Time Management Tricks: 2 Magic Questions You Have To Ask Yourself That Will Save You A Lot Of Time
Contrary to popular belief, effective time management is not based on doing more things in less time. That’s just not going to happen. Time management is about doing the right things better. That’s why first and most important skill you need to learn is to correctly identify tasks that require your full and complete attention from little tasks that can wait. Before planning your daily routine and choosing what needs to be done on that particular day, ask yourself two questions:
Question #1: Is it what I need to be doing today?
Question #2: Do I want to do it?
After that everything is simple. If your answer is “No” to both questions, you are just wasting your time. Stop doing it right now! People, who practised “want/need” questions, were amazed by how often they caught themselves doing things that they couldn’t justify doing on any grounds. For example, if you spend 30 minutes mowing your lawn but can’t stand doing it, STOP!

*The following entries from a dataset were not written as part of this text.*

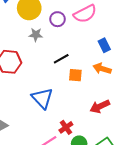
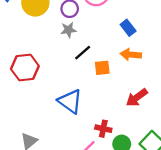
gray star: (36, 35) -> (68, 30), moved
red cross: (66, 127) -> (103, 129), turned -32

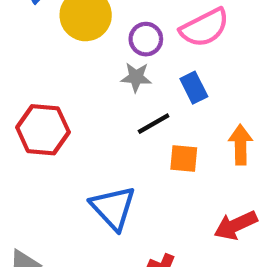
blue rectangle: (128, 28) -> (194, 88), moved
orange arrow: (131, 55) -> (241, 145), turned 72

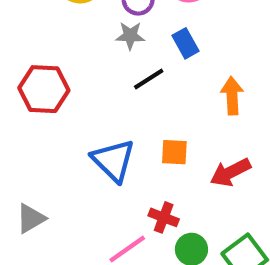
orange square: (184, 159) -> (174, 152), moved

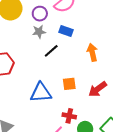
blue rectangle: (185, 43) -> (66, 31), turned -32
blue triangle: (113, 160) -> (41, 93), turned -40

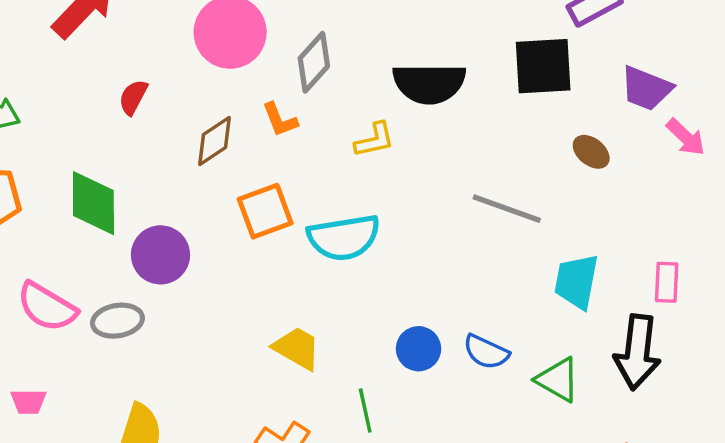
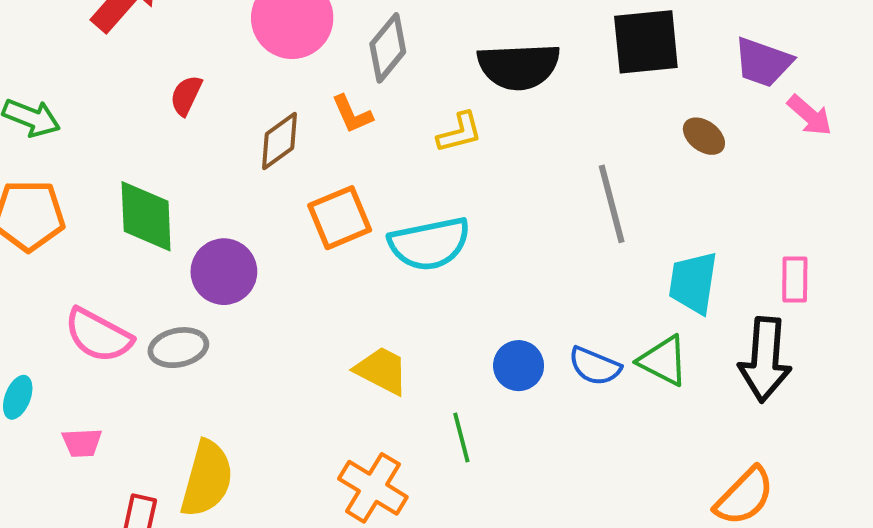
gray line: (507, 209) -> (612, 204), turned 58
green triangle: (558, 380) -> (663, 361), moved

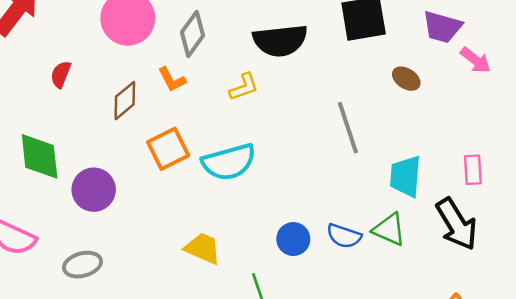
gray ellipse: (178, 348) -> (82, 265), moved
black arrow: (765, 359) -> (457, 224), turned -32

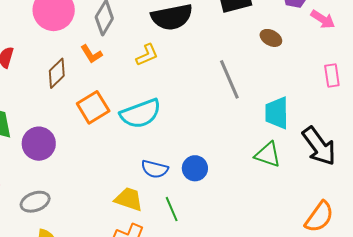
pink rectangle: (473, 170) -> (332, 76), moved
blue semicircle: (344, 236) -> (155, 169), moved
yellow trapezoid: (203, 248) -> (129, 199), moved

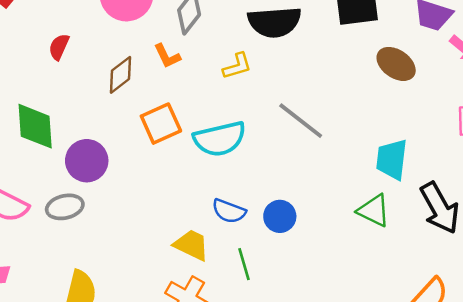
brown ellipse: (271, 38) -> (396, 64), size x1.4
gray line: (229, 79) -> (301, 121), moved, turned -36
gray ellipse: (35, 202) -> (65, 207), moved

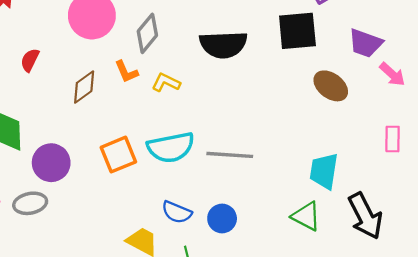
yellow L-shape: (237, 66) -> (166, 82), moved, turned -140
gray line: (301, 121) -> (230, 155), moved, turned -36
orange square: (161, 124) -> (118, 155), moved

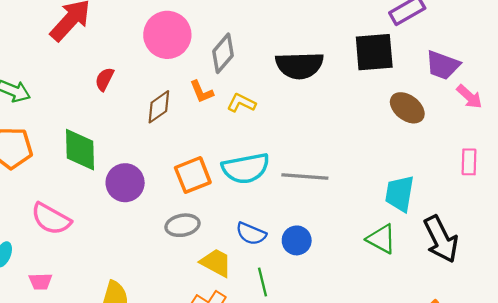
gray ellipse: (30, 203) -> (182, 225), moved

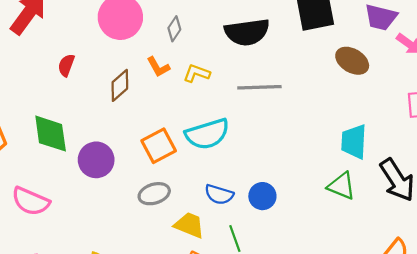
gray diamond: (223, 53) -> (174, 29), size x0.7
gray line: (305, 176) -> (259, 87), moved

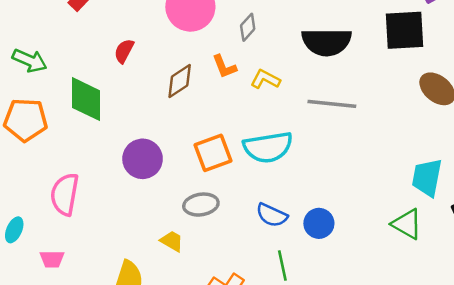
green diamond: (51, 134) -> (86, 99), moved
pink semicircle: (31, 201) -> (65, 194), turned 69
yellow trapezoid: (189, 225) -> (172, 241), moved, size x0.7

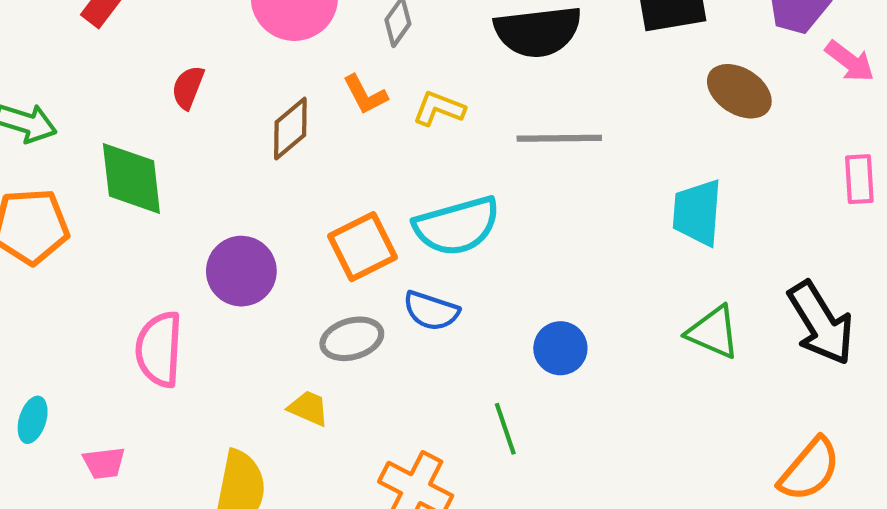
cyan trapezoid: (427, 178) -> (697, 213), moved
pink semicircle: (65, 194) -> (159, 349), moved
blue semicircle: (272, 215) -> (431, 311), moved

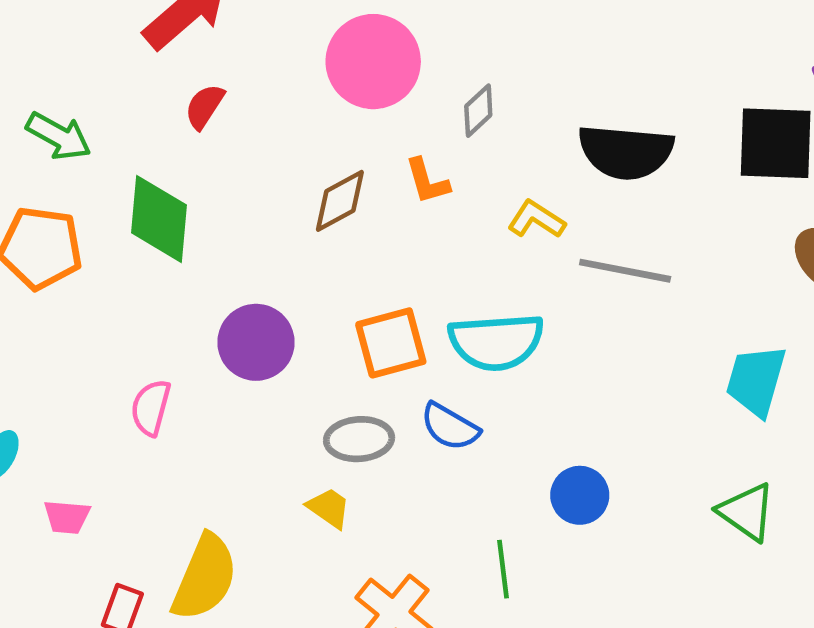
red semicircle: (188, 87) -> (205, 106), moved
yellow L-shape: (439, 109) -> (536, 219), moved
pink semicircle: (159, 349) -> (151, 408), size x0.7
yellow trapezoid: (308, 408) -> (329, 508), moved

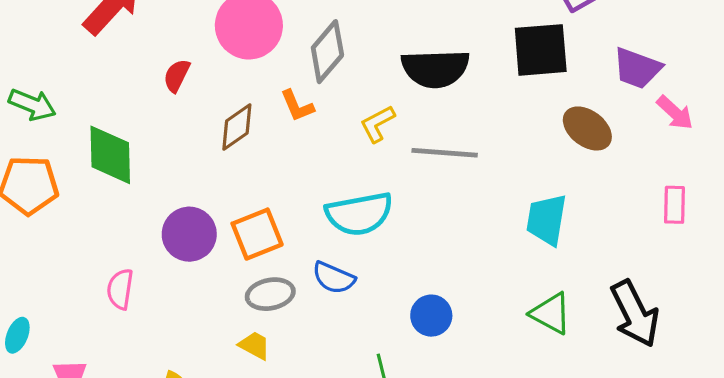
red semicircle: (205, 106) -> (177, 76), moved
gray diamond: (478, 111) -> (327, 52), size x1.6
yellow L-shape: (536, 219) -> (377, 124), turned -54
orange square: (391, 343) -> (257, 234), moved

Find someone who will do it for you and concentrate instead on the more important tasks. Your time is money. It is even more precious, because if you don’t have enough money, you can borrow some, but you can’t say, “Hey, I’m forty years old and I would like to get some extra time, because I’ve just now realized, what I would like to do with my life”. Once it’s gone, it’s gone.
Stop looking for it. You ARE living it. You decide every day to live it in certain ways, not the others. From the time management perspective, your life is a sequence of big and small choices and decisions. It is those choices that you really manage, not the flow of time. That’s why making your decision consciously is the key element in time management. You will notice right away that these simple “need/want” questions will make a tremendous difference in the way you live.
Note, that even though the first question is more important than the last one, you should not cut the things that are neither important nor urgent but simply fun. I, for example, enjoy reading mystery novels. At first I tried to justify them by telling myself that I’m expanding my vocabulary or releasing stress, but in the back of my mind I still felt guilty. I don’t anymore, because I stopped lying to myself. I’m reading my mystery novels just because they are fun for me. That’s enough. But if I have something important I need to get done, I can postpone reading for the next day.